1. An instruction stream identification tag generation unit for generating an instruction stream identification tag for identifying which instruction stream an arbitrary instruction belongs to, and a program counter for the number of instruction streams. A PC unit that selects a program counter of the indicated instruction stream, a renaming register that renames a register for each instruction stream based on the instruction stream identification tag, and a value of the renaming register that is used by the program counter. A multi-instruction flow pipeline computer, comprising: an arithmetic unit for executing designated instructions.

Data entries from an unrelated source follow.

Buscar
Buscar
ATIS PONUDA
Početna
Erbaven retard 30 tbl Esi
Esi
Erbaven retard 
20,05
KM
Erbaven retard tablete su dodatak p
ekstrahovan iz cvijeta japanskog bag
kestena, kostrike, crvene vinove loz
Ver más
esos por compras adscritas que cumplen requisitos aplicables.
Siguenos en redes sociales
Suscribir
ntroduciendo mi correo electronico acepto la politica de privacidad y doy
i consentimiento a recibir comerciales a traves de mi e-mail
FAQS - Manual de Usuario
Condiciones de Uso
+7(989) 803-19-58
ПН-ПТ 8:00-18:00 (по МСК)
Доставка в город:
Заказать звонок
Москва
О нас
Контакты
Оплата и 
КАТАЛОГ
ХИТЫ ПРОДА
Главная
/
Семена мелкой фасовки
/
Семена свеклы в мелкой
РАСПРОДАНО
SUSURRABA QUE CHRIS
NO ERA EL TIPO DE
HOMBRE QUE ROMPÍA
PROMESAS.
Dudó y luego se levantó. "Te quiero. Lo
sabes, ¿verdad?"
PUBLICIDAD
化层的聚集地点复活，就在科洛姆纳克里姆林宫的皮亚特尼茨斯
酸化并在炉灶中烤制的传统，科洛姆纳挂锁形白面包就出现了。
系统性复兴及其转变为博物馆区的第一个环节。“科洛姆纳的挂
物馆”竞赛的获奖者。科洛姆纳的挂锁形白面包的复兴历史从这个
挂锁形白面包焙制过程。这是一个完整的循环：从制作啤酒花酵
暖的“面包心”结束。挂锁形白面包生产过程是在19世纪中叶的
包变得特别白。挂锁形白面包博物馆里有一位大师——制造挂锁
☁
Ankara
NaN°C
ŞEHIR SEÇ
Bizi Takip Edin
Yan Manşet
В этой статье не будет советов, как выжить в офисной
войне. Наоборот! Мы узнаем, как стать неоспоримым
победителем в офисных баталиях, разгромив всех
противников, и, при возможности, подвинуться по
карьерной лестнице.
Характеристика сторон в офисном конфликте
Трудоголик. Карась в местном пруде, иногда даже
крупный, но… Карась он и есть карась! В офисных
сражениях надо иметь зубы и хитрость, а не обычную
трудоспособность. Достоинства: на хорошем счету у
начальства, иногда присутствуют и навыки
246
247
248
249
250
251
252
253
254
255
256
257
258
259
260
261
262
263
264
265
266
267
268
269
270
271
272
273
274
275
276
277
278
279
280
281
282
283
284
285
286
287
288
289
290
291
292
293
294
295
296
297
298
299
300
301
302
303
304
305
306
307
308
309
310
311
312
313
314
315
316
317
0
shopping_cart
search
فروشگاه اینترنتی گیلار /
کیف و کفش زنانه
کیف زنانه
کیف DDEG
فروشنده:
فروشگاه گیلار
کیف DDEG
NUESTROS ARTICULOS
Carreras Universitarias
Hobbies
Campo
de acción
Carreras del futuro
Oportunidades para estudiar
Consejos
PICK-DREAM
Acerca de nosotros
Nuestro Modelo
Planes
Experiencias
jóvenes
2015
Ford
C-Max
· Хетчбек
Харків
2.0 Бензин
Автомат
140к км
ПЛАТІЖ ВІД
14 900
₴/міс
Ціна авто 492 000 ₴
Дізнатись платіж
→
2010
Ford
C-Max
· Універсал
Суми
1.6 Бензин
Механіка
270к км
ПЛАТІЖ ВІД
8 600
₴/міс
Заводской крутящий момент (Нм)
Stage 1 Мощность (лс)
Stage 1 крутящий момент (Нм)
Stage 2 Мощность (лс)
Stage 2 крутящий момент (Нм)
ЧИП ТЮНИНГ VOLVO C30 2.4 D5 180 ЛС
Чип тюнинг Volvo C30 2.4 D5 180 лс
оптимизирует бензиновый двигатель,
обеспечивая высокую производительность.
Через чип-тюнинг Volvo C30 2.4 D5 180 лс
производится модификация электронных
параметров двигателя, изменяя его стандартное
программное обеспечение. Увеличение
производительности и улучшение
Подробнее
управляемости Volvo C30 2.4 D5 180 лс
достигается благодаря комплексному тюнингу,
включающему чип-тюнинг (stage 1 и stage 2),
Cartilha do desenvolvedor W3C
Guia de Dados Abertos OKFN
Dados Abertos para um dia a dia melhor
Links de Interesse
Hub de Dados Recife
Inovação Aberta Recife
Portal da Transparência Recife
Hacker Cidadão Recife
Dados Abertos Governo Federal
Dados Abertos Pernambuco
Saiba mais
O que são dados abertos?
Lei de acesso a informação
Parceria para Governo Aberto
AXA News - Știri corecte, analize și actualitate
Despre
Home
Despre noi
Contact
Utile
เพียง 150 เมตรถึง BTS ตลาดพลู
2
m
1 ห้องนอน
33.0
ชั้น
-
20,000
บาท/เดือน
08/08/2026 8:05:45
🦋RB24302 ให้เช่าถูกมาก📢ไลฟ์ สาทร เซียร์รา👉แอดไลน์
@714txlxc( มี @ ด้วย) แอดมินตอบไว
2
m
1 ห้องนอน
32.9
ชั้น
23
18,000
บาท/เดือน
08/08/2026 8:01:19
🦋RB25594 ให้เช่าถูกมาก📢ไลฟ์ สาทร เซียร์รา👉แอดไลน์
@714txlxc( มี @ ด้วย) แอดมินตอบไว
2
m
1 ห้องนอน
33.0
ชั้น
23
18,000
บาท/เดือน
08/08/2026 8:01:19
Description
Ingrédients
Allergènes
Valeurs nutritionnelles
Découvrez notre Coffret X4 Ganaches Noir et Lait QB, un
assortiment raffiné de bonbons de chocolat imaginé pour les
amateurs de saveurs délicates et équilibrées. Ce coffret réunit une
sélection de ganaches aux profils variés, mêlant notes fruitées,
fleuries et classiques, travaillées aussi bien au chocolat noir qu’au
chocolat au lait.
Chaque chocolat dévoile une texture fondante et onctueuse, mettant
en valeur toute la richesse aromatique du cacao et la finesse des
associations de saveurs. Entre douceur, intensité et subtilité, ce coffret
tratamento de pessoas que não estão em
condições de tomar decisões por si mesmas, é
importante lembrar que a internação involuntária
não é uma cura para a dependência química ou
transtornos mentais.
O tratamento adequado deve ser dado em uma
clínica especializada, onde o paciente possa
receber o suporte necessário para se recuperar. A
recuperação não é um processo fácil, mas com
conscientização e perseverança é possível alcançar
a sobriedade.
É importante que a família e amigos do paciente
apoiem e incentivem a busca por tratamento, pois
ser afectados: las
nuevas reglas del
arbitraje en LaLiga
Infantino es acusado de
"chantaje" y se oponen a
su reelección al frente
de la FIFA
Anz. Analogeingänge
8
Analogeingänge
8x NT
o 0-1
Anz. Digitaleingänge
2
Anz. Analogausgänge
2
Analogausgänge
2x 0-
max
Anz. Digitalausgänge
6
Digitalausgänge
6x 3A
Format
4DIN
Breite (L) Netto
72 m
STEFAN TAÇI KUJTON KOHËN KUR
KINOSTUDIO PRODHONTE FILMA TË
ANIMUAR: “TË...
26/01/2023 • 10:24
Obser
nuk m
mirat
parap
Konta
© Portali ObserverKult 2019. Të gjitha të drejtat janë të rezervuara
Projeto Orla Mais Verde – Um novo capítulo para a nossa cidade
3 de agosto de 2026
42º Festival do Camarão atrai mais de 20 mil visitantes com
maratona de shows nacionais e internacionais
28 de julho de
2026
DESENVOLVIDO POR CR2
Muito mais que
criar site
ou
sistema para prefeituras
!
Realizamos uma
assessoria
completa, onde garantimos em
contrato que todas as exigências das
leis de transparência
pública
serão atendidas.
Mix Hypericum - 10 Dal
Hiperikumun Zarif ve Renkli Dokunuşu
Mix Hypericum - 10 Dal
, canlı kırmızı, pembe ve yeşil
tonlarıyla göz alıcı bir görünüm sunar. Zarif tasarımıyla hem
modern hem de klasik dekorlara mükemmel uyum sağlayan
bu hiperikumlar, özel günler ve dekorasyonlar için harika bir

2. An instruction stream identification tag generation unit for generating an instruction stream identification tag for identifying which instruction stream an arbitrary instruction belongs to, and a program counter for the number of instruction streams. A PC unit for selecting a program counter of the indicated instruction stream; a decoder for decoding an instruction designated by the program counter selected from the PC unit to obtain values of a source register and a destination register in the instruction; A renaming register that outputs data corresponding to the value of the source register and the instruction stream identification tag, and sets the value of the destination register in the instruction as a new entry for each instruction stream, and renames the register; Use the value corresponding to the source register output from the register , And executes the instruction decoded by the decoder, multiple instruction streams pipeline computer, characterized in that an arithmetic unit that writes the value of the destination register an execution result in the renaming register.